<Header>
<Author: 白居易>
<Title: 秦中吟十首 重賦>
<Format: 格式不明>
<Year: 1964>
<BookName: 漢詩大系  白樂天>
<Translator: 田中克己>
<style: 漢文有假名>
<style2: 日本漢文訓讀附假名標注>
<TranslatedTitle: 重賦>
<BookPage: 133-136>
<UsedPage: 4>
<Feature: 0>
<End Header>
<Poem>
厚地植桑麻，
所要濟生民。
生民理布帛，
所求活一身。
身外充征賦，
上以奉君親。
國家定兩稅，
本意在愛人。
厥初防其淫，
明敕內外臣。
稅外加一物，
皆以枉法論。
奈何歲月久，
貪吏得因循。
浚我以求寵，
斂索無冬春。
織絹未成匹，
繰絲未盈斤。
里胥迫我納，
不許暫逡巡。
歲暮天地閉，
陰風生破村。
夜深煙火盡，
霰雪白紛紛。
幼者形不蔽，
老者體無溫。
悲喘與寒氣，
幷入鼻中辛。
昨日輸殘稅，
因窺官庫門。
繒帛如山積，
絲絮如雲屯。
號爲羨餘物，
隨月獻至尊。
奪我身上煖，
買爾眼前恩。
進入瓊林庫，
歲久化爲塵。
<End Poem>
<Translation>
厚地（こうち）に桑麻（さうま）を植（う）う、要（もと）むる所（ところ）は生民（せいみん）を濟（すく）はんとなり。

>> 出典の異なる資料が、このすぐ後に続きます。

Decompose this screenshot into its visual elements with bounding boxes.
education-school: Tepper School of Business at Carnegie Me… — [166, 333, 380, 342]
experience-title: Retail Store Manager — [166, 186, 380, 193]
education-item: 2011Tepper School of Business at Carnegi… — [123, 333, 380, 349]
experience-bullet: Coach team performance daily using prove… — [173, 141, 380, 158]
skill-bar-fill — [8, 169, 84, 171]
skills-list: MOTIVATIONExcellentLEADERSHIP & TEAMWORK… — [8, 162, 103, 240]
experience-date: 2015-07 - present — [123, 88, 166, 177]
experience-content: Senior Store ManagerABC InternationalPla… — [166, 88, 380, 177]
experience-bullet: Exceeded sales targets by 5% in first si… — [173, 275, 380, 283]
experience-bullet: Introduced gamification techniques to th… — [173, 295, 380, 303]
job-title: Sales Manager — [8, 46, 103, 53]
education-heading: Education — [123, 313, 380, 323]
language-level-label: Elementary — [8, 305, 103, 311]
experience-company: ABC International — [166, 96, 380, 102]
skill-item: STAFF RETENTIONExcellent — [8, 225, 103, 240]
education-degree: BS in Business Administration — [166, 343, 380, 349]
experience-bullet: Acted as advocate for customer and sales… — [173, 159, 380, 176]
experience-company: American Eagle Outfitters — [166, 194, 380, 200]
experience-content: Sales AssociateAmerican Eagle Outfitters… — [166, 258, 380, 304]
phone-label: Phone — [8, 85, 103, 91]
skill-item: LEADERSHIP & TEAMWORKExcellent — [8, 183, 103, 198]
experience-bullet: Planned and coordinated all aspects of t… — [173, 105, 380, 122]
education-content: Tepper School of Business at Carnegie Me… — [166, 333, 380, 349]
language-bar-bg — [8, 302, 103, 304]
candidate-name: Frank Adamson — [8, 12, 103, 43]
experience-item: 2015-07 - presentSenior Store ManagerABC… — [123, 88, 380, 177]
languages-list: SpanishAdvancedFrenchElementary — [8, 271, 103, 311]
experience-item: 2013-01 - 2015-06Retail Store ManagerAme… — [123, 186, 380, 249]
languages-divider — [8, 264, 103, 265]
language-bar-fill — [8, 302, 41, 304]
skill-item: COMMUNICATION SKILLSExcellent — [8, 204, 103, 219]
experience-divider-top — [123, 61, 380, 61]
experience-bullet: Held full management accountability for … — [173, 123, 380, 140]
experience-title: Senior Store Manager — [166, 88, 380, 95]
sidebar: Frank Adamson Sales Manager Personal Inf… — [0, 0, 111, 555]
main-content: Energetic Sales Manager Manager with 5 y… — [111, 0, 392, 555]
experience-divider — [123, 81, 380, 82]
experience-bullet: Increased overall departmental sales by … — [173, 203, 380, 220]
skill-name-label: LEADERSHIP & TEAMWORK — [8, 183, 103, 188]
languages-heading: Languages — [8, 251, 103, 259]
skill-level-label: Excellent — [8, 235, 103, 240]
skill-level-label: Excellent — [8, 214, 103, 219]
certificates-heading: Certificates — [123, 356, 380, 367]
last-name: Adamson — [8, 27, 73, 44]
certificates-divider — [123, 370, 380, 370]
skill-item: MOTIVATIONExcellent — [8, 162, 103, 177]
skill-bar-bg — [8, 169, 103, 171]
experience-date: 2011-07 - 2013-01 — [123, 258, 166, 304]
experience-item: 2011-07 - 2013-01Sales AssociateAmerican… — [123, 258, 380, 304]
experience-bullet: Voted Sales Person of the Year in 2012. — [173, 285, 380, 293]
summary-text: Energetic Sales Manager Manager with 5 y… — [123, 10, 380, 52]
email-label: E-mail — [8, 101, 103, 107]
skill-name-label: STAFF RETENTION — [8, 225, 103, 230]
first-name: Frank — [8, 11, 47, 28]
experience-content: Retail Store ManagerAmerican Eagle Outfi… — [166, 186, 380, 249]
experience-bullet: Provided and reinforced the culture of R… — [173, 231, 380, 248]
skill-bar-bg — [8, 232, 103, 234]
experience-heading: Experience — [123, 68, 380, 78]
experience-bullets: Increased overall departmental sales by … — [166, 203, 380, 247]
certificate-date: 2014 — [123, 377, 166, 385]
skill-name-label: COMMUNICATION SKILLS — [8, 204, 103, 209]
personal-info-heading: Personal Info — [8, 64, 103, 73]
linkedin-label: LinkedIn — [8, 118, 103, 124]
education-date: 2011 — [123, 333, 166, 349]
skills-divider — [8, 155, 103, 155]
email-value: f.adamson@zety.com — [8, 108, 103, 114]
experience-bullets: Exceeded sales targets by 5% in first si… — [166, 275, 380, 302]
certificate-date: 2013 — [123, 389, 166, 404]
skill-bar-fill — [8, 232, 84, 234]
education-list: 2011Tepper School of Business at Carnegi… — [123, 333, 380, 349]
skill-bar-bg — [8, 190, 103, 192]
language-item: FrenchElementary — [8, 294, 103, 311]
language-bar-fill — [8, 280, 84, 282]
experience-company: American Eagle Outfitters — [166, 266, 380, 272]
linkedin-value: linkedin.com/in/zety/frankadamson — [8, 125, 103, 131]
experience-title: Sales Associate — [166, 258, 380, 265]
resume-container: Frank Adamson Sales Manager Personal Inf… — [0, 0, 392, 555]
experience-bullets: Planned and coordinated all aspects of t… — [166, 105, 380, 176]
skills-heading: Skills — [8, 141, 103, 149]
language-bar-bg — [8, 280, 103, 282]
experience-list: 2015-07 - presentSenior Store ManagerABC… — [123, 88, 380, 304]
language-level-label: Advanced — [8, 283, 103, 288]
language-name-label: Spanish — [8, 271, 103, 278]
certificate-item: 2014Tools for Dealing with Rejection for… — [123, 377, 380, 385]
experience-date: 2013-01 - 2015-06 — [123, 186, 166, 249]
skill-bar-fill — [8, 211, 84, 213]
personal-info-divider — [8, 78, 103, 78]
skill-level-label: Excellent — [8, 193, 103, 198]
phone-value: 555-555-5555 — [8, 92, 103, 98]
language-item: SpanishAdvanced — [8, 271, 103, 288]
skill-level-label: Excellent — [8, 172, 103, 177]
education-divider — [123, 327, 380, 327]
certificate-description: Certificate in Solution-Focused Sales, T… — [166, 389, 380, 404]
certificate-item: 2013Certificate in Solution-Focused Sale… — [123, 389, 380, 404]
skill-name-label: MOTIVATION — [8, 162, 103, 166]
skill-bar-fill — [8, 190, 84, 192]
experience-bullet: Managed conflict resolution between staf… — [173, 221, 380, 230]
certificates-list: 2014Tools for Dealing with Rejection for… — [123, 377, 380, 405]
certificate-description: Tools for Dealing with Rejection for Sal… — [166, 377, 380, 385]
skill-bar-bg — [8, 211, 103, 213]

生民（せいみん） 布帛（ふはく）を理（をさ）む、求（もと）むる所（ところ）は一身（いっしん）を活（いか）さんとなり。身外（しんぐわい）は征賦（せいふ）に充（あ）て、上（かみ）もって君親（くんしん）に奉（ほう）ず。國家（こくか） 兩稅（りゃうぜい）を定（さだ）む、本意（ほんい） 人（たみ）を憂（うれ）ふるにあり。その初（はつ）ばその淫（いん）を防（ふせ）ぎ、明（あきら）かに內外（ないぐわい）の臣（しん）に勅（みことのり）ず。「稅外（ぜいぐわい）に一物（いちぶつ）を加（くは）ふるも、みな枉法（わうはふ）をもって論（ろん）ず」と。いかんせん歲月（さいげつ）久（ひさ）しく、貪吏（どんり） 因循（いんじゅん）するを得（え）たり。我（われ）を浚（さら）うてもって寵（ちょう）を求（もと）め、斂索（れんさく）すること冬春（とうしゅん）なし。絹（せう）を織（お）りていまだ疋（ひき）を成（な）さず、絲（いと）を繰（く）っていまだ斤（きん）に盈（み）たず。里胥（りしょ）われに迫（せま）って納（をさ）めしめ、しばらくも逡巡（しゅんじゅん）するを許（ゆる）さず。歳暮（としく）れて天地（てんち）閉（と）ぢ、陰風（いんぶう） 破村（はそん）に生（しゃう）ず。夜深（しんや）けて烟火（えんくわ）盡（つ）き、霰雪（せんせつ）白（しろ）くして紛紛（ふんふん）たり。幼者（えうしゃ）は形蔽（かたちおほ）はず、老者（らうしゃ）は體温（たいあたたか）なるなし。悲喘（ひせん）と寒氣（かんき）と、あはせて鼻中（びちゅう）に入（い）りて辛（から）し。昨日（さくじつ） 残税（ざんぜい）を輸（いた）し、よりて官庫（くわんこ）の門（もん）を窺（うかが）ふ。繪帛（そうはく） 山（やま）のごとく積（つ）み、絲絮（しじょ） 雲（くも）のごとく屯（あつま）る。號（がう）して羨餘（せんよ）の物（もの）となし、月（つき）に隨（したが）って至尊（しそん）に獻（けん）ず。わが身上（しんじゃう）の媛（だん）を奪（うば）ひ、なんぢが眼前（がんぜん）の恩（おん）を買（か）ふ。瓊林庫（けんりんこ）に進（すす）め入（い）れ、歲（とし）久（ひさ）しうして化（くわ）して塵（ちり）となる。